Published: June 5, 2017 By
“S/HE” art installation at 2017 Venice Bienniale

Two bodies of work exhibited in an official satellite site of Venice Biennale 2017, the oldest and arguably most prestigious visual arts event in the world, share close ties to the University of Colorado Boulder.

Joel Swanson, an assistant professor with the ATLAS Institute, and Laura Shill, a technician for Interdisciplinary Media Art Practices in the Department of Art and Art History, both have installations in Personal Structures, a large-scale exhibition of the Venice Biennale, which runs through Nov. 26 at the Palazzo Bembo, located off the Grand Canal in Venice, Italy. Denver’s Black Cube, an experimental art museum that operates nomadically, is the primary sponsor for Personal Structures.

joel swanson

Laura Shill

Photo by Morgan Rachel Levy

“It’s such an honor,” says Swanson. “I returned to Boulder encouraged that my work is on par with the other work I saw at the Biennale.”

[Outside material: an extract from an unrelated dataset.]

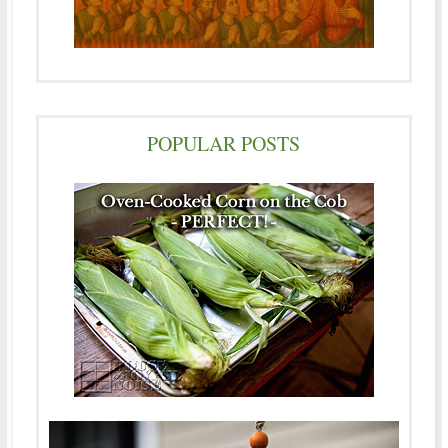
POPULAR POSTS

Swanson’s installation includes two, three-foot wide neon sculptures, “S/HE” and “T/HERE.” The neon letters are illuminated, but the inverted “S” in S/HE and the “T” in T/HERE flicker on and off, challenging the tendency to perceive the world through binaries, such as male and female, Swanson says.

Shill’s installation, “Trophy Wall (to disguise the void),” uses gold spandex draped over discarded soccer and basketballs, creating a luxurious tableaux in the darkened gallery that, upon closer inspection, reveals itself to be a cheap imitation. At the same time, the shiny fabric resembles a theatre curtain from which human figures, simultaneously veiled and revealed, emerge.

Shill says this work is about “creating facades as monuments to greatness that are really about hiding insecurity, distracting ourselves from our fears, and trying to momentarily forget our own impermanence.” 

Black Cube regularly features pop-up exhibits, but Venice Biennale represents the nonprofit’s first nomadic installation outside Colorado. Black Cube partnered with Dutch nonprofit GAA Foundation for support. Colorado Creative Industries and CU Boulder’s Center for Humanities and the Arts also provided grant support to Swanson.

Swanson, who earned a BFA in digital art from CU Boulder, has appeared nationally and internationally at venues such as the Broad Museum in Lansing, Michigan; The Power Plant in Toronto; the North Miami Museum of Contemporary Art; and Denver’s Museum of Contemporary Art, where he had a solo exhibition.

Later this summer, he opens another solo show, Sticks and Stones, at David B. Smith Gallery in Denver that focuses on political speech. And his commissioned work can be found throughout Denver, including a wall-sized installation at the Halcyon Hotel in Cherry Creek; a work in Twitter’s corporate office; and a collection of works for the soon-to-open Born Hotel in Denver, including 24 smaller pieces, four larger works and a substantial backlit, laser-cut aluminum wall to be mounted in the covered entrance outside the hotel.

Shill earned an MFA in interdisciplinary media arts practices from CU Boulder in 2012 and has exhibited her work nationally and internationally at the Yi Tong Bai Tong Gallery, Shang Hai, China; The Gallery Of Contemporary Art, Colorado Springs; Redline Gallery, Denver;  and Hyperlink Gallery, Chicago. Her work was also presented in Denver’s Museum of Contemporary Art in a recent solo exhibition, Phantom Touch.